Well, you got your reasons. Midge and crew are real enough for those into the feel enough to want to weave de blooze into the very social fabric of their humble antipodean existences, hence the pub popularity of the Midge and his ilk.
I find this kind of stuff so damn predictable. But then again, I’m the kind of guy that’ll pass up a free ticket to a Sunday ngiht Midge/Sonny Day/Hammond Gamble part at Cricketers just to see the Sunday Horror. What a weirdo, eh?
You? You might find that this here 5-track LP (recorded at the Gluepot) captures just enough live Midge magic to bring back memories of wonderful drunken nights of raging revelry you’ve spent at his gigs.
Token quirk: a certain Johnny Winter album from the early ‘70s contained at least two of these songs, in remarkably similar versions.
John Martyn – Piece By Piece (Island)
1985/Wellington City
Looks like it’s tie for all English eccentrics to revive and survive. Martyn’s fans may have trouble with this essentially accessible record; the innovative folk/jazz guitar hybrid is gone, but he’s still esoteric, and still boasts that distinctive mumbling, mentol murmur. Despite – or perhaps because of – his synthetic preoccupations on Piece By Piece, there is a fresh, late-night sweetness at work. Pliable fretless bass work and mellow but lush vibe and Kyoto emulations make half a great record. The other half gets a little upmarket yuppy for easy digestion, but half a great record is better than a complete piece of plastic. 6/10
Hugh Masekela – Tomorrow (WEA)
1987/Evening Post
Hugh Masekela’s Tomorrow was largely recorded in England. It features South African expatriate group Kalahari with trumpeter Masekela, another who lent his talents to the Paul Simon Graceland project.
In 20 years of exile, Masekela’s music has changed markedly: from frenetic Afro-jazz to sophisto-jazz with African-based rhythms.
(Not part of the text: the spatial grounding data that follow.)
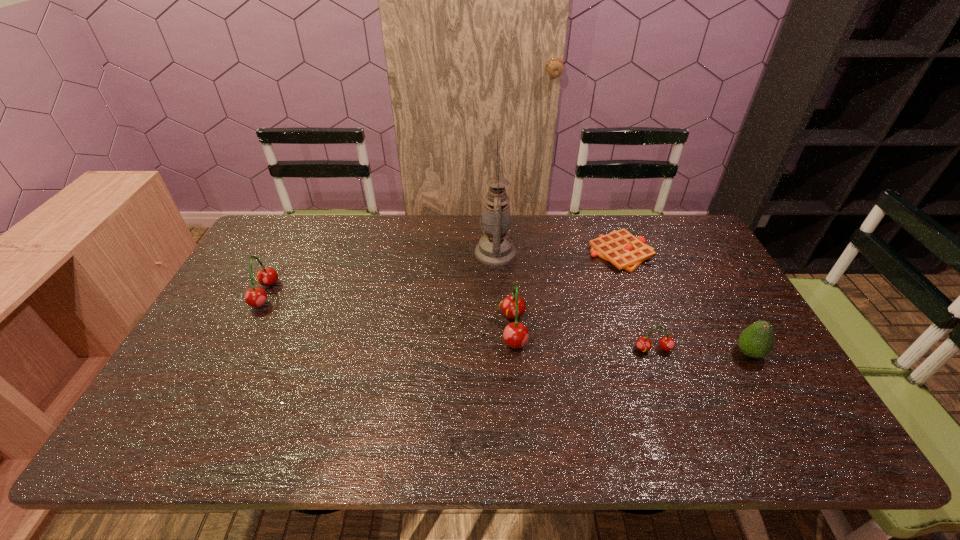 Find the location of a particular element. the third tallest object is located at coordinates (255, 297).

The height and width of the screenshot is (540, 960). In order to click on the second tallest cherry in this screenshot , I will do `click(255, 297)`.

The height and width of the screenshot is (540, 960). Identify the location of the second cherry from left to right. (515, 335).

Identify the location of the shortest cherry. The height and width of the screenshot is (540, 960). (666, 343).

Find the location of a particular element. The image size is (960, 540). the rightmost cherry is located at coordinates (666, 343).

You are a GUI agent. You are given a task and a screenshot of the screen. Output one action in this format:
    pyautogui.click(x=<x>, y=<y>)
    Task: Click on the oil lamp
    The width and height of the screenshot is (960, 540).
    Given the screenshot: What is the action you would take?
    pyautogui.click(x=495, y=248)

Locate an element on the screen. Image resolution: width=960 pixels, height=540 pixels. waffle is located at coordinates (625, 251).

Find the location of a particular element. This screenshot has width=960, height=540. the rightmost object is located at coordinates (756, 341).

Locate an element on the screen. avocado is located at coordinates (756, 341).

What are the coordinates of `vacant space situated 0.090m with stems pointing upwards on the third tallest object` in the screenshot? It's located at (224, 294). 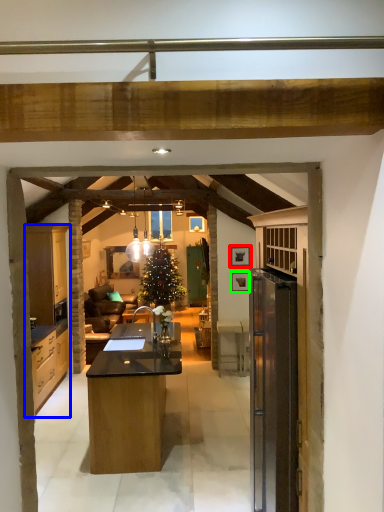 Question: Considering the real-world distances, which object is farthest from picture frame (highlighted by a red box)? cabinetry (highlighted by a blue box) or picture frame (highlighted by a green box)?

Choices:
 (A) cabinetry
 (B) picture frame

Answer: (A) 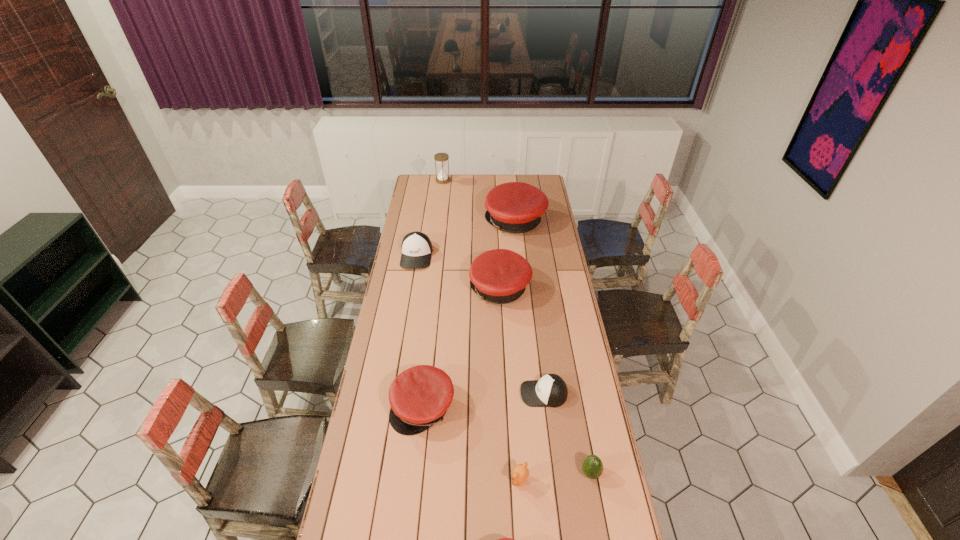 Identify the location of vacant point located between the farthest object and the second nearest red cap. (433, 294).

Where is `object identified as the second closest to the green avocado`? object identified as the second closest to the green avocado is located at coordinates (551, 390).

This screenshot has width=960, height=540. What are the coordinates of `object that is the fifth closest to the avocado` in the screenshot? It's located at 500,276.

At what (x,y) coordinates should I click in order to perform the action: click on the second closest cap relative to the nearer gray cap. Please return your answer as a coordinate pair (x, y). This screenshot has height=540, width=960. Looking at the image, I should click on (500, 276).

Select which cap is the fifth closest to the third tallest object. Please provide its 2D coordinates. Your answer should be formatted as a tuple, i.e. [(x, y)], where the tuple contains the x and y coordinates of a point satisfying the conditions above.

[(503, 539)]

Choose which red cap is the third nearest neighbor to the right gray cap. Please provide its 2D coordinates. Your answer should be formatted as a tuple, i.e. [(x, y)], where the tuple contains the x and y coordinates of a point satisfying the conditions above.

[(503, 539)]

Identify the location of red cap that stands as the third closest to the smallest red cap. The image size is (960, 540). (516, 207).

You are a GUI agent. You are given a task and a screenshot of the screen. Output one action in this format:
    pyautogui.click(x=<x>, y=<y>)
    Task: Click on the free region that satisfies the following two spatial constraints: 1. at the front of the seventh shortest object where the visor is located; 2. on the back side of the avocado
    This screenshot has width=960, height=540.
    Given the screenshot: What is the action you would take?
    pyautogui.click(x=509, y=474)

Image resolution: width=960 pixels, height=540 pixels. I want to click on vacant region that satisfies the following two spatial constraints: 1. at the front of the green avocado where the visor is located; 2. on the left side of the second nearest red cap, so click(x=416, y=474). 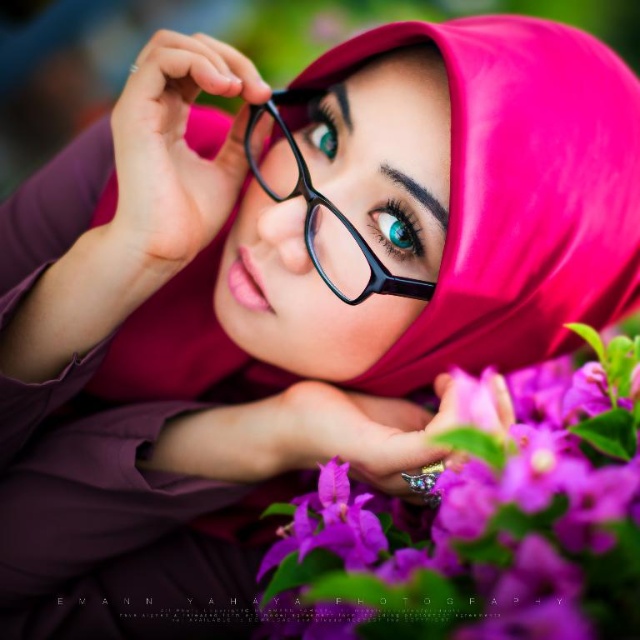 Consider the image. The person is holding the black plastic glasses at center. Where exactly are the glasses positioned relative to the person?

The black plastic glasses at center are positioned at point coordinates of approximately 0.316 on the x axis and 0.495 on the y axis relative to the person.

You are a photographer adjusting the camera settings to focus on the purple matte flower at center and the teal glossy eye at center. Given their sizes, which object should you prioritize focusing on to ensure clarity in the final photo?

The purple matte flower at center has a larger size compared to the teal glossy eye at center, so you should prioritize focusing on the purple matte flower at center to ensure clarity since it occupies more space in the frame. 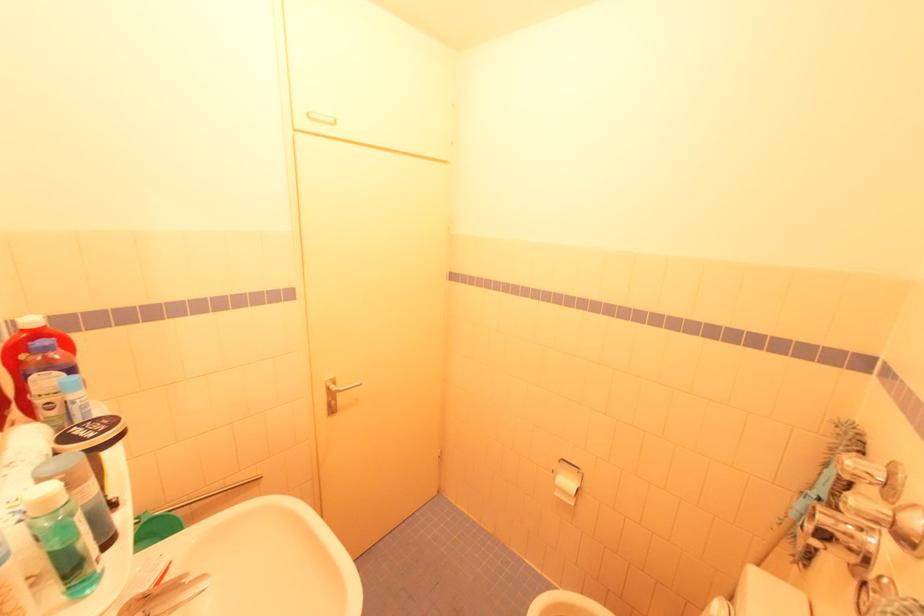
The message hasn’t.
On the opening track, ‘Bring Him Back’, Masekala makes clear his intentions: “Bring back Nelson Mandela/Bring him back home to Soweto/I want to see him walking hand-in-hand/With Winnie Mandela.”
The lyrics flow naturally from and with the music, which is, despite the political emphasis, bright and positive.
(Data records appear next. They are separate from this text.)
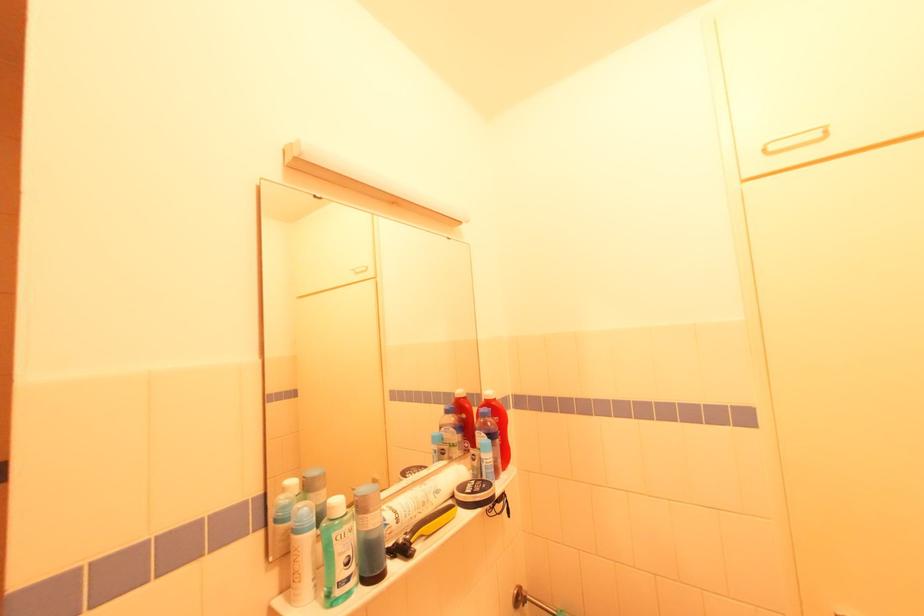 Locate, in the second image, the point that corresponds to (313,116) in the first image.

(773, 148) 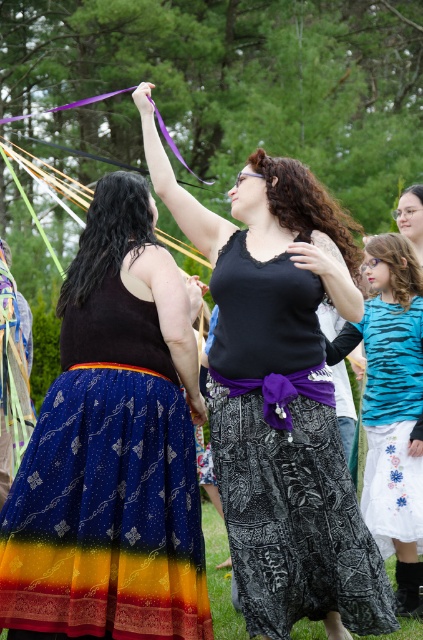 Can you confirm if black printed skirt at center is positioned to the left of blue tiger stripe shirt at center?

Indeed, black printed skirt at center is positioned on the left side of blue tiger stripe shirt at center.

Between point (238, 566) and point (348, 348), which one is positioned in front?

Point (238, 566) is more forward.

Locate an element on the screen. The image size is (423, 640). black printed skirt at center is located at coordinates point(285,456).

Does point (153, 532) come behind point (390, 236)?

No, (153, 532) is closer to viewer.

Is blue printed skirt at center closer to camera compared to blue tiger stripe shirt at center?

Yes, it is in front of blue tiger stripe shirt at center.

Consider the image. Who is more forward, (140, 384) or (400, 577)?

Positioned in front is point (140, 384).

At what (x,y) coordinates should I click in order to perform the action: click on blue printed skirt at center. Please return your answer as a coordinate pair (x, y). The height and width of the screenshot is (640, 423). Looking at the image, I should click on (112, 449).

Is point (90, 419) positioned after point (272, 570)?

That is False.

In the scene shown: Does blue printed skirt at center appear under black printed skirt at center?

Incorrect, blue printed skirt at center is not positioned below black printed skirt at center.

Which is in front, point (192, 445) or point (260, 339)?

Point (260, 339)

Locate an element on the screen. The height and width of the screenshot is (640, 423). blue printed skirt at center is located at coordinates (112, 449). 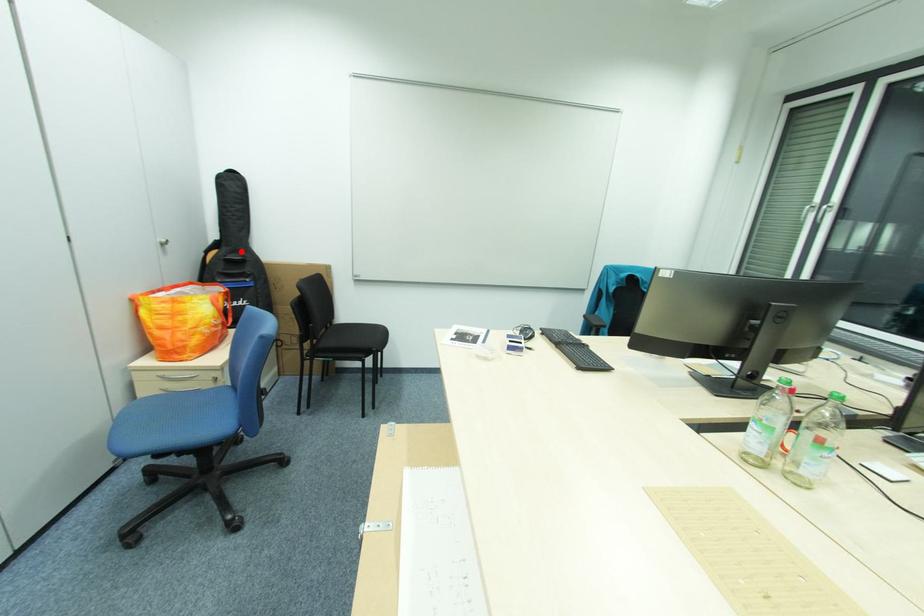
Masekela’s own playing has a modern jazz bent, leaving the vocals and rhythms to add the African element. Halfway through, the album heads towards disco territory on ‘Everybody’s Standing Up’. City-style rap ‘Something For Nothing’ follows, and the album bows out to the muzak of ‘Serengeti’.
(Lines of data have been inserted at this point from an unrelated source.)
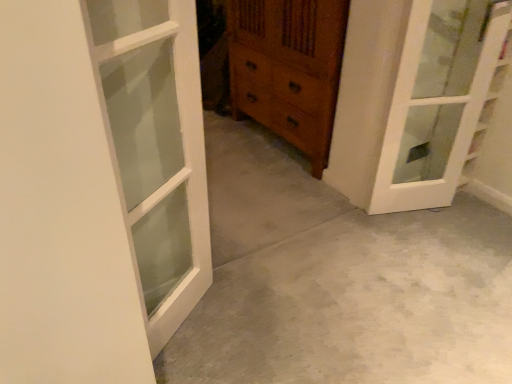 Question: Does wooden chest of drawers at center have a smaller size compared to white glass door at upper right, acting as the second door starting from the left?

Choices:
 (A) yes
 (B) no

Answer: (B)

Question: Is wooden chest of drawers at center positioned before white glass door at upper right, placed as the second door when sorted from front to back?

Choices:
 (A) yes
 (B) no

Answer: (B)

Question: Is wooden chest of drawers at center beside white glass door at upper right, acting as the second door starting from the left?

Choices:
 (A) yes
 (B) no

Answer: (B)

Question: Can you confirm if wooden chest of drawers at center is thinner than white glass door at upper right, which is counted as the first door, starting from the right?

Choices:
 (A) no
 (B) yes

Answer: (A)

Question: From the image's perspective, does wooden chest of drawers at center appear lower than white glass door at upper right, which is counted as the first door, starting from the right?

Choices:
 (A) yes
 (B) no

Answer: (B)

Question: Does point (439, 306) appear closer or farther from the camera than point (249, 21)?

Choices:
 (A) closer
 (B) farther

Answer: (A)

Question: In the image, is gray concrete at center on the left side or the right side of wooden chest of drawers at center?

Choices:
 (A) left
 (B) right

Answer: (B)

Question: From a real-world perspective, relative to wooden chest of drawers at center, is gray concrete at center vertically above or below?

Choices:
 (A) below
 (B) above

Answer: (A)

Question: In terms of width, does gray concrete at center look wider or thinner when compared to wooden chest of drawers at center?

Choices:
 (A) wide
 (B) thin

Answer: (A)

Question: In terms of width, does gray concrete at center look wider or thinner when compared to white glass door at upper right, which is counted as the first door, starting from the right?

Choices:
 (A) thin
 (B) wide

Answer: (B)

Question: Is point (292, 309) positioned closer to the camera than point (420, 13)?

Choices:
 (A) farther
 (B) closer

Answer: (A)

Question: From a real-world perspective, is gray concrete at center physically located above or below white glass door at upper right, placed as the second door when sorted from front to back?

Choices:
 (A) below
 (B) above

Answer: (A)

Question: In the image, is gray concrete at center positioned in front of or behind white glass door at upper right, acting as the second door starting from the left?

Choices:
 (A) front
 (B) behind

Answer: (A)

Question: Considering the relative positions of wooden chest of drawers at center and white glass door at upper right, acting as the second door starting from the left, in the image provided, is wooden chest of drawers at center to the left or to the right of white glass door at upper right, acting as the second door starting from the left,?

Choices:
 (A) right
 (B) left

Answer: (B)

Question: From their relative heights in the image, would you say wooden chest of drawers at center is taller or shorter than white glass door at upper right, placed as the second door when sorted from front to back?

Choices:
 (A) tall
 (B) short

Answer: (B) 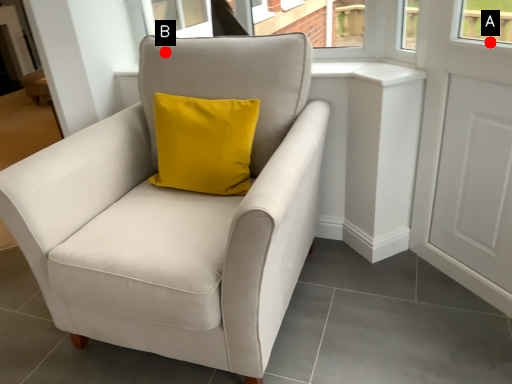 Question: Two points are circled on the image, labeled by A and B beside each circle. Which point is closer to the camera?

Choices:
 (A) A is closer
 (B) B is closer

Answer: (A)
But even the African-based side doesn’t quite gel. Along the way, the multitracking recording process itself seems to have robbed this music of its warmth. Adding to the problem is a lack of real hooks: the music tends to ramble where it could be grooving, sounding tepid when it could be juicy and larger than life. 5/10
Matt Bianco – Matt Bianco (WEA)
Who he, eh? Like Jethro Tull and Led Zeppelin before them, Matt Bianco have a name which is easily interpreted as a singular description. They are a group, though, as is the current fashion, Matt Bianco are essentially duo by nature if not by name. English people Marks Reilly and Fisher (vocals and keyboards respectively) are responsible for upwardly mobile yuppy dance muzak which steadfastly refuses to leave any kind of Mark at all. In fact, these Marks are so clean that they never have to scrub their bathtub. And they’ve got a maid to clean the reptile scales off the shower floor. The record is rococo jazz-pop, synthetic and guaranteed bloodless. Their own, undistinguished song, ‘Dancing In The Street’, is included. They released it, for some reason. 1/10
Max Romeo – Holding Out My Love To You (Serengeti)
1987/Evening Post
Featuring “special guest” Keith Richards, whose guitar work is almost invisible, this is a soulful recording with more than a hint of gospel in the singing and melodies-a-plenty. Cassette only. 7/10
Lyle Mays – Lyle Mays (Geffen)
1986/Evening Post
Music for yuppies and hush puppies perhaps, keyboardist Lyle Mays’ late-night jazz, commonly associated with Manfred Eicher’s ECM label (several ECM stablemates are involved here) and a Los Angeles cocaine-bleached saxophone dribble. The pieces seldom sustain a good idea or resolve a theme, but there are enough creative contrasts to compel the listener to enjoy, if not convince. 5/10
Dave McArtney & the Pink Flamingos – Dave McArtney & the Pink Flamingos (Polygram)
1981/Evening Post
Dave McArtney & the Pink Flamingos, with a lineup of names from such illustrious outfits as Hello Sailor, Dragon, Ticket and Streettalk, appear a supergroup mismatch of the first degree.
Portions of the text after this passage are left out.